• [WHAT THE TASK ASKS] Go through the entries below and pick out every line with "Buton".

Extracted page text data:
***
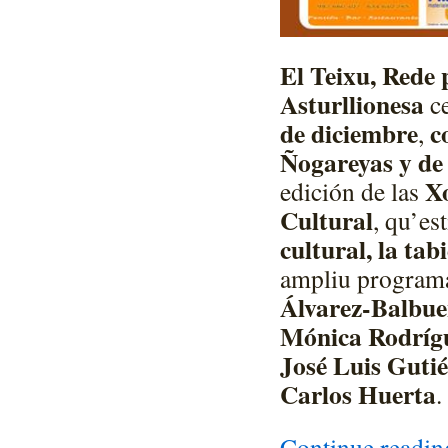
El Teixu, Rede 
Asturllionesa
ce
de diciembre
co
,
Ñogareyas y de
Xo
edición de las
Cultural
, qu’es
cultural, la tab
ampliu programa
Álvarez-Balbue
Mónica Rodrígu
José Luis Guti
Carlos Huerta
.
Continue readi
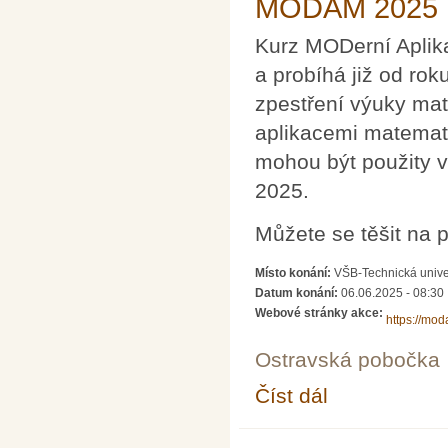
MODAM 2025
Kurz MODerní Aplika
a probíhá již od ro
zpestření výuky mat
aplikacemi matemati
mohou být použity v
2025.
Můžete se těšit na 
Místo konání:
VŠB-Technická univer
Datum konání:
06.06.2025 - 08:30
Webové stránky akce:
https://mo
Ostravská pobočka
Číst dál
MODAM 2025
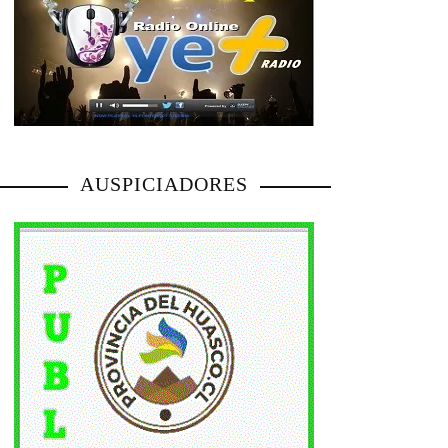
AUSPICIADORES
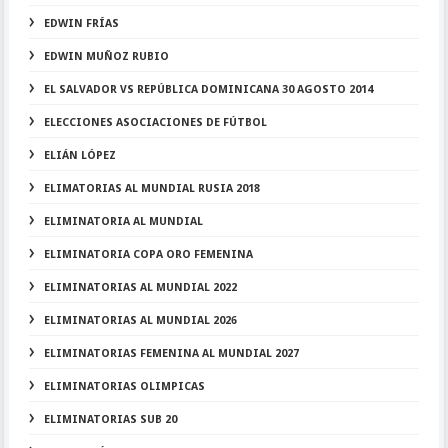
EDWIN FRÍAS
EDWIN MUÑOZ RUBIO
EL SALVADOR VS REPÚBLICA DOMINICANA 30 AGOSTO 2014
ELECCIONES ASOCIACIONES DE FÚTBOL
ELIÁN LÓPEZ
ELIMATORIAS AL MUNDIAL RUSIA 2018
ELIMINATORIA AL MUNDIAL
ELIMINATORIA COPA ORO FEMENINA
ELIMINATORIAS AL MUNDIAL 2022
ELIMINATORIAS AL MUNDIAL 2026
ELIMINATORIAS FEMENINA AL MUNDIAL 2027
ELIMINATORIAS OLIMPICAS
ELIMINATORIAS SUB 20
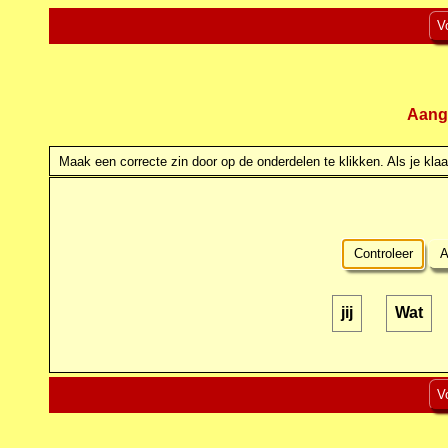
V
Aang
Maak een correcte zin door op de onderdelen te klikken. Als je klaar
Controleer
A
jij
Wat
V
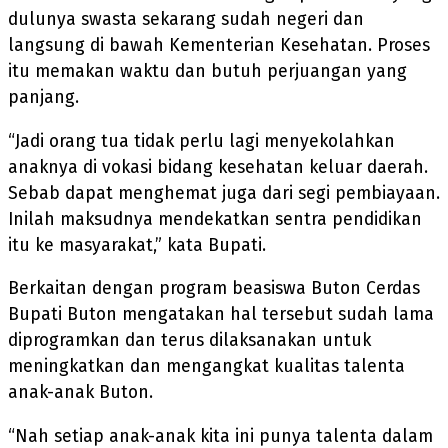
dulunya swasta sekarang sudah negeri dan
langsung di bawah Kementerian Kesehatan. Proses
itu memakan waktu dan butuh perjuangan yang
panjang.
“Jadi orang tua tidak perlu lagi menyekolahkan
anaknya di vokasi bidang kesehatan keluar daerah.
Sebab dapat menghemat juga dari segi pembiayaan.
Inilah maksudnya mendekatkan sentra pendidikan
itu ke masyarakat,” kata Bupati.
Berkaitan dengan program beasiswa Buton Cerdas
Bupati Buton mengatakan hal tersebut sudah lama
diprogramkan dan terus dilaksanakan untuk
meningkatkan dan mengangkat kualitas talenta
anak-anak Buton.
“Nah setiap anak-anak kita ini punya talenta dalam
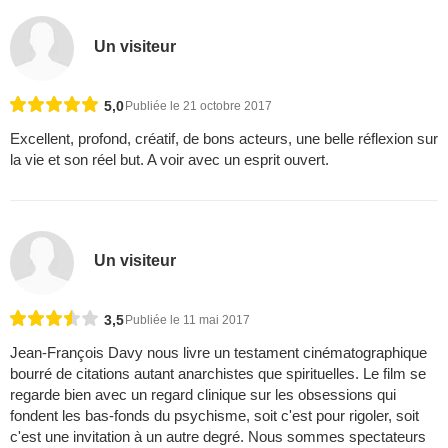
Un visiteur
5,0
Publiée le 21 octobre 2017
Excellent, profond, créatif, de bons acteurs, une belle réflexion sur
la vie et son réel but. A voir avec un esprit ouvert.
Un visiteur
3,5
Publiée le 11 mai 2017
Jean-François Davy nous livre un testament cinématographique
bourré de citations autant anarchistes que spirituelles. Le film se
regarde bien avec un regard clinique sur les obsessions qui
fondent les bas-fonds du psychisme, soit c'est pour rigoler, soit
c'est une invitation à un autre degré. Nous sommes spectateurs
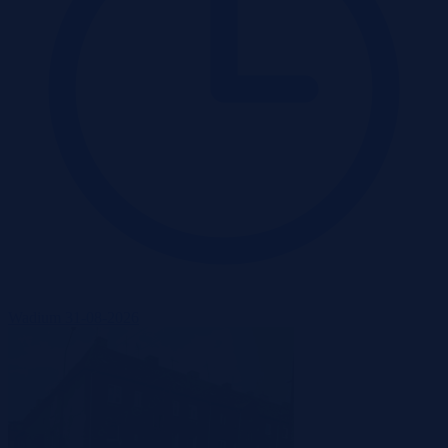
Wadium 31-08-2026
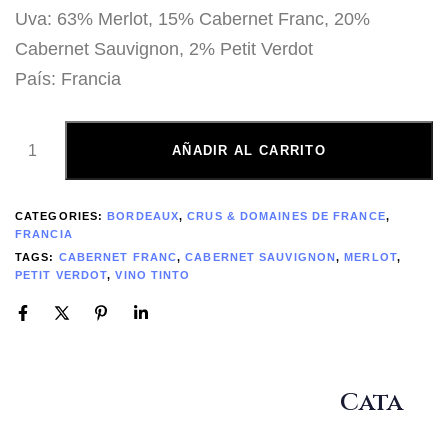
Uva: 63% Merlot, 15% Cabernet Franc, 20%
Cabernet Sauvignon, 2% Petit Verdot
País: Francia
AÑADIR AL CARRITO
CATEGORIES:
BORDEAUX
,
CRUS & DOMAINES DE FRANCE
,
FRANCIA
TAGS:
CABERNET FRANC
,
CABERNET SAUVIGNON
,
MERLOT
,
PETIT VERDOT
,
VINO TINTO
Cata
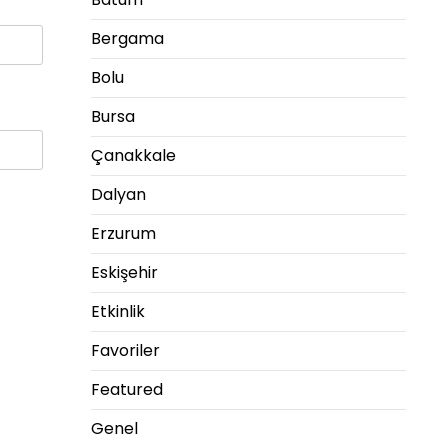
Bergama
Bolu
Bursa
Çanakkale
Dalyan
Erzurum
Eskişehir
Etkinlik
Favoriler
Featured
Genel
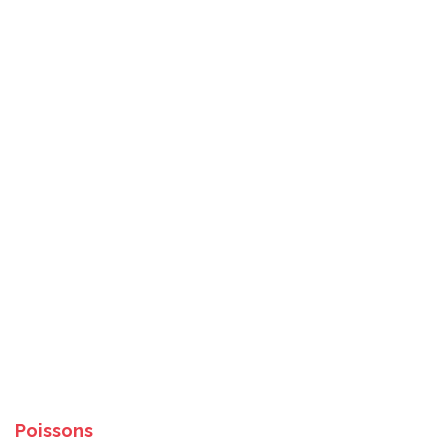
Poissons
***
• [TASK RESULT]
Berkaitan dengan program beasiswa Buton Cerdas
Bupati Buton mengatakan hal tersebut sudah lama
anak-anak Buton.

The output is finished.